Published March 14, 2006

My first memories of Good Friday are not from church. They are from what happened in Fort Wayne, Indiana in the 1940's. By the time we arrived by bus in the city, the busy streets were emptying. The stores would be dark and closed from Noon to 3pm. Instead of shopping, people would be in the Catholic Cathedral, the large Lutheran Church or the Emboyd Theatre. We went to the Emboyd for the Protestant Service of “The Seven Last Words of Christ.” There, in the area’s most ornate of entertainment spaces, now transformed to a place of worship, we sat in quiet reverence and relived through word and music the passion of Christ. The experience went to the core of me and has never left.

Good Friday always forces me inward. In it we see religion at its worst and faithfulness at its best. In it we see raw emotion at its most extreme. In it is mingled brutal cruelty with gentle and forgiving Love. I’ve wrestled with the words from the cross and they have taught me much. I’ve struggled with and rejected the anti-Semitism that has infected some. I’ve tried to come to grips with the theological implications of all that happened that day. Sometimes words aren’t enough. I need music.

The Hymns that have nurtured me: “Were You There?” - “Go to Dark Gethsemane” - “O Sacred Head Now Wounded” - “Beneath the Cross of Jesus” - “In the Cross of Christ I Glory” - “What Wondrous Love Is This?” Each has revealed to me a subtle dimension of Good Friday.

 I am still learning. This year it is from the music and text of the St. John Passion by Johan Sebastian Bach. An enduring treasure, the work tells the agonizing story of the passion of Christ. Written to be sung on Good Friday, it’s purpose is to tell the story of the Passion of Christ and teach its meaning. Near the end of the work there is a haunting and moving chorus that has shown me a new dimension of Good Friday.

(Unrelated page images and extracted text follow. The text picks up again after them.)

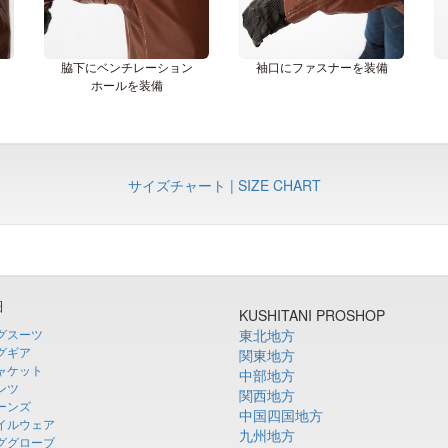
脇下にベンチレーション
袖口にファスナーを装備
ホールを装備
サイズチャート | SIZE CHART
細
KUSHITANI PROSHOP
グスーツ
東北地方
グギア
関東地方
ャケット
中部地方
ンツ
関西地方
ーンズ
中国四国地方
イルウェア
九州地方
ググローブ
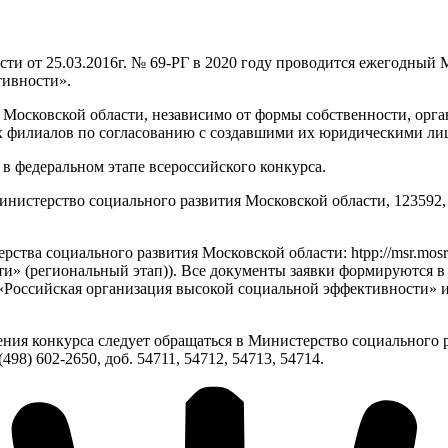
сти от 25.03.2016г. № 69-РГ в 2020 году проводится ежегодный 
тивности».
в Московской области, независимо от формы собственности, ор
х филиалов по согласованию с создавшими их юридическими лиц
в федеральном этапе всероссийского конкурса.
истерство социального развития Московской области, 123592, г. Мо
ства социального развития Московской области: htpp://msr.mos
ти» (региональный этап)). Все документы заявки формируются
«Российская организация высокой социальной эффективности» 
ия конкурса следует обращаться в Министерство социального р
498) 602-2650, доб. 54711, 54712, 54713, 54714.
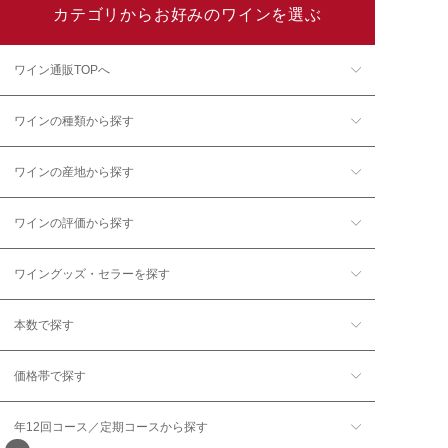
カテゴリからお好みのワインを選ぶ
ワイン通販TOPへ
ワインの種類から探す
ワインの産地から探す
ワインの評価から探す
ワイングッズ・セラーを探す
本数で探す
価格帯で探す
年12回コース／定期コースから探す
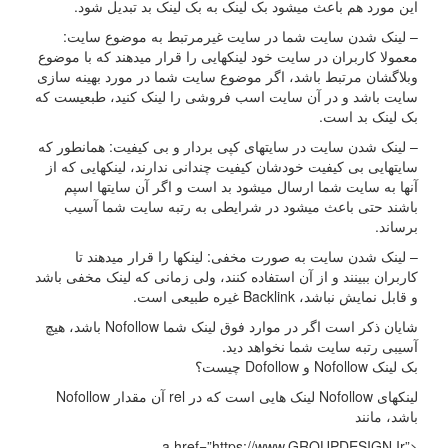
ین مورد هم باعث میشود بک لینک به بک لینک بد تبدیل شود.
 لینک شدن سایت شما در سایت غیرمرتبط به موضوع سایت:
عمولا کاربران در سایت خود لینکهایی را قرار میدهند که با موضوع
بلاگشان مرتبط باشد، اگر موضوع سایت شما در مورد بهینه سازی
ایت باشد و در آن سایت اسب فروشی را لینک کنید، طبعیست که
ک لینک بد است.
 لینک شدن سایت در سایتهای کپی بردار و بی کیفیت: همانطور که
ایتهایی بی کیفیت خودشان کیفیت چندانی ندارند، لینکهایی که از
نها به سایت شما ارسال میشود بد است و اگر آن سایتها اسپم
اشند حتی باعث میشود در شرایطی به رتبه سایت شما آسیب
رساند.
 لینک شدن سایت به صورت مخفی: لینکها را قرار میدهند تا
اربران ببینند و از آن استفاده کنند، ولی زمانی که لینک مخفی باشد
قابل نمایش نباشد، Backlink غیره طبیعی است.
شایان ذکر است اگر در موارد فوق لینک شما Nofollow باشد، هیچ
سیبی رتبه سایت شما نخواهد دید.
لینک Nofollow و Dofollow چیست؟
لینکهای Nofollow لینک هایی است که در rel آن مقدار Nofollow
اشد، مانند
<a href=”https://www.GROUPDESIGN.Ir”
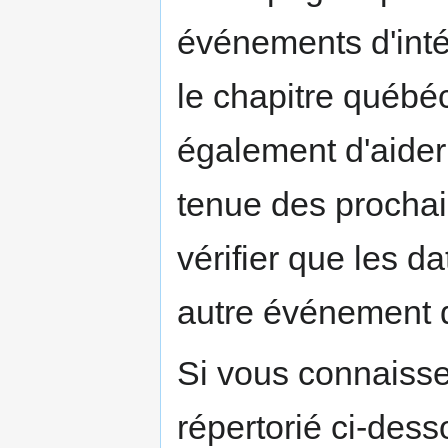
événements d'inté
le chapitre québé
également d'aider 
tenue des prochai
vérifier que les d
autre événement 
Si vous connaisse
répertorié ci-desso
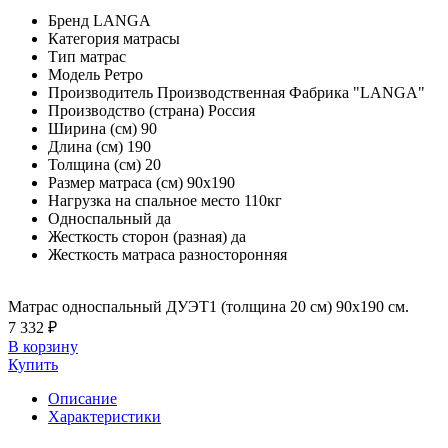
Бренд
LANGA
Категория
матрасы
Тип
матрас
Модель
Ретро
Производитель
Производственная Фабрика "LANGA"
Производство (страна)
Россия
Ширина (см)
90
Длина (см)
190
Толщина (см)
20
Размер матраса (см)
90х190
Нагрузка на спальное место
110кг
Односпальный
да
Жесткость сторон (разная)
да
Жесткость матраса
разносторонняя
Матрас односпальный ДУЭТ1 (толщина 20 см) 90х190 см.
7 332 ₽
В корзину
Купить
Описание
Характеристики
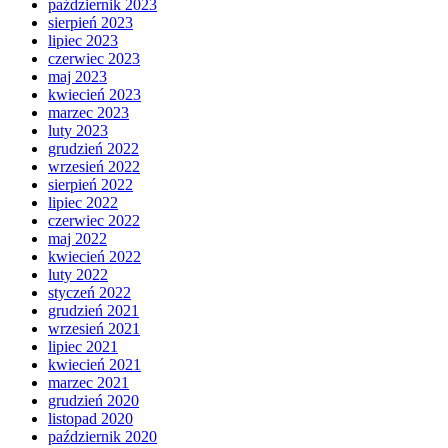
październik 2023
sierpień 2023
lipiec 2023
czerwiec 2023
maj 2023
kwiecień 2023
marzec 2023
luty 2023
grudzień 2022
wrzesień 2022
sierpień 2022
lipiec 2022
czerwiec 2022
maj 2022
kwiecień 2022
luty 2022
styczeń 2022
grudzień 2021
wrzesień 2021
lipiec 2021
kwiecień 2021
marzec 2021
grudzień 2020
listopad 2020
październik 2020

The text [in translation from the German]: “Rest well, Oh Savior, may thy sleep be blessed, that I no more may be distressed. Rest here in peace, and lead thou me in peace to dwell.” “The grave was forced to set Thee free, and so it holds no fear for me, and opens Heaven’s gate, and ends the threat of Hell.” Bach has set the text to the music of a lullaby! Think of Michelangelo’s “Pieta” and Mary holding her Son and singing Him to Heaven and back. A lullaby on Good Friday! So great a truth! A heart of Love will ultimately and always overcome an act of evil!

Sometimes in the rawest of human experience what is required of us is a song of peace and a vigil of love. Sometimes we are called upon to bear witness to the love of God in this world, so that those to whom love is a stranger will find in us generous friends. Sometimes the singing of a simple and understanding lullaby will take a worn and weary child of God to the very gate of heaven.

           Dietrich Bonhoeffer once wrote: “The cross is the only power in the world which proves that suffering love can avenge and vanquish evil.” It is that truth which makes this Friday Good. When evil seems to reign, when the principalities and powers seem to control our destinies, when death is at our side, we need not be afraid. We have been invited to share in the work of Christ. We have a song to sing and it is the song of Love, born of The One who embodied Love in life and death and beyond.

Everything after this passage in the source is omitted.